Another note on Dijon: There is no designation that says that Dijon mustard must be produced in Dijon.
Mustard is a favourite low calorie and high flavour condiment!
Ways to Cook
The seeds are dried and used whole or ground as a spice. Mustard oil is derived from the seeds and is extremely pungent! (Remember studying mustard gas in from WWI history?) It is known in Indian cuisine.
Mustard seed can be brined and made into prepared mustard--the sauce or condiment. Dried mustard is widely used in meat rubs, salad dressings, marinades, curries, and cold sauces. Once prepared into a paste, mustard is used as an emulsifier. It contains lecithin which is needed for water molecules to bind with oil molecules like with a permanent emulsified dressing.

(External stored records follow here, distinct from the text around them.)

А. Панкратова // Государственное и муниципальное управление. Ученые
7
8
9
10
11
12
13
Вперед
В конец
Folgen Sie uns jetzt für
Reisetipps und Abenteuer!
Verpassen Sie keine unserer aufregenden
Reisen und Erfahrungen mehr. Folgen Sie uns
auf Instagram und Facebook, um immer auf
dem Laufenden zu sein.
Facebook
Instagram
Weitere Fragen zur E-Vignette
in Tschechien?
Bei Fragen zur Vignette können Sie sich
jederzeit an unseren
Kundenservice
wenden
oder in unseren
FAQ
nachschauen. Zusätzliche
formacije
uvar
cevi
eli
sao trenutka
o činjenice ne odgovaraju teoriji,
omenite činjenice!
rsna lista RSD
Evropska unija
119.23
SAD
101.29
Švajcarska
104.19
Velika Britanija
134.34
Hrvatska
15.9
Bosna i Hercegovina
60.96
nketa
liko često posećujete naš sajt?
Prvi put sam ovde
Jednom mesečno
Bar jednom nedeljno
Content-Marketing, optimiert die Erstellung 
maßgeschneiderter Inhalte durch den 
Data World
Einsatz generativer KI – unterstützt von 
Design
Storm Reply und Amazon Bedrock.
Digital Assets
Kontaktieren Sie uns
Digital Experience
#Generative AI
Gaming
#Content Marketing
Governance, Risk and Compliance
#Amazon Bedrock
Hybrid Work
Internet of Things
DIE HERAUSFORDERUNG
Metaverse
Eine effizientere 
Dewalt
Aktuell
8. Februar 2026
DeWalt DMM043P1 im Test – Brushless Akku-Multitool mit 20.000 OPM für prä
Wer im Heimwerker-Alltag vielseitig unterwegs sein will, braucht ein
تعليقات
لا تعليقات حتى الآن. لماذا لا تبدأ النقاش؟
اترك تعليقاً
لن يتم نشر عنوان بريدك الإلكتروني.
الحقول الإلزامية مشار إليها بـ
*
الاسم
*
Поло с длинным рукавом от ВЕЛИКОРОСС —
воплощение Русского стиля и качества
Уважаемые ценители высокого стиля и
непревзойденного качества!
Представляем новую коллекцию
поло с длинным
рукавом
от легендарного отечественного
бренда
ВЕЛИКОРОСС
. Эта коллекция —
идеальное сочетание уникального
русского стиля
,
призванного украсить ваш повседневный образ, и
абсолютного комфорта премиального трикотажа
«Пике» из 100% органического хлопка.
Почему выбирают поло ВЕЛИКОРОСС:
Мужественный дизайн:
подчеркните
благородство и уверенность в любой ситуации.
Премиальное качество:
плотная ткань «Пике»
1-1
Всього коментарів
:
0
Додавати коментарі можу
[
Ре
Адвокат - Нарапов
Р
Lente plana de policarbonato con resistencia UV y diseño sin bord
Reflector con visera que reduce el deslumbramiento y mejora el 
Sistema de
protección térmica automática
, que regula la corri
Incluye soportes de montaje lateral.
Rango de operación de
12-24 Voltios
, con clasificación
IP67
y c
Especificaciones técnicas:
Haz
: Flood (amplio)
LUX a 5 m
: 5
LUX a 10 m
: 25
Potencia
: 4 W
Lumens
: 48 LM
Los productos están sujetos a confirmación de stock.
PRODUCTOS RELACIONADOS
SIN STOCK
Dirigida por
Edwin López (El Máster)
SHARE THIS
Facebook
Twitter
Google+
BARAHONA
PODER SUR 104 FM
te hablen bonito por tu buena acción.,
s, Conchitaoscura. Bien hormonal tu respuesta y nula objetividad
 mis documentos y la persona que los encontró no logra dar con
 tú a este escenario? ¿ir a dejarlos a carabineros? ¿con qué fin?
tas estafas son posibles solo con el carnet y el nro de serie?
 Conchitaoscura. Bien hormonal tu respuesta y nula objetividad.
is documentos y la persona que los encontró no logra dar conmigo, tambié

Mustard tastes very spicy. It can be used to add "heat" to a dish as would pepper, wasabi, fresh radishes or horseradish. A little goes a long way. It is good to always have Dijon mustard on hand and one spoon can boost up the flavour of all sorts of dishes. That's why we often use honey in conjunction with mustard--to balance things out and build layers of flavour. Mustard powder can be dangerous on its own. The heat is neutralized with water and/or acid like vinegar.
The three types of mustard seed make 11 types of prepared mustard; Yellow, Dijon, Whole Grain (a.k.a. Meaux), German, Hot, French (from England not France!), Honey, Spicy Brown, Beer, Grey Poupon and Creole.
Cooking Mustard Greens
Now, the green of the mustard plant are edible too. They also have a spicy taste. Cook them similarly to other leafy greens but, again, be aware of their strong taste. Some liken it to bitter kale or a more pungent version of arugula.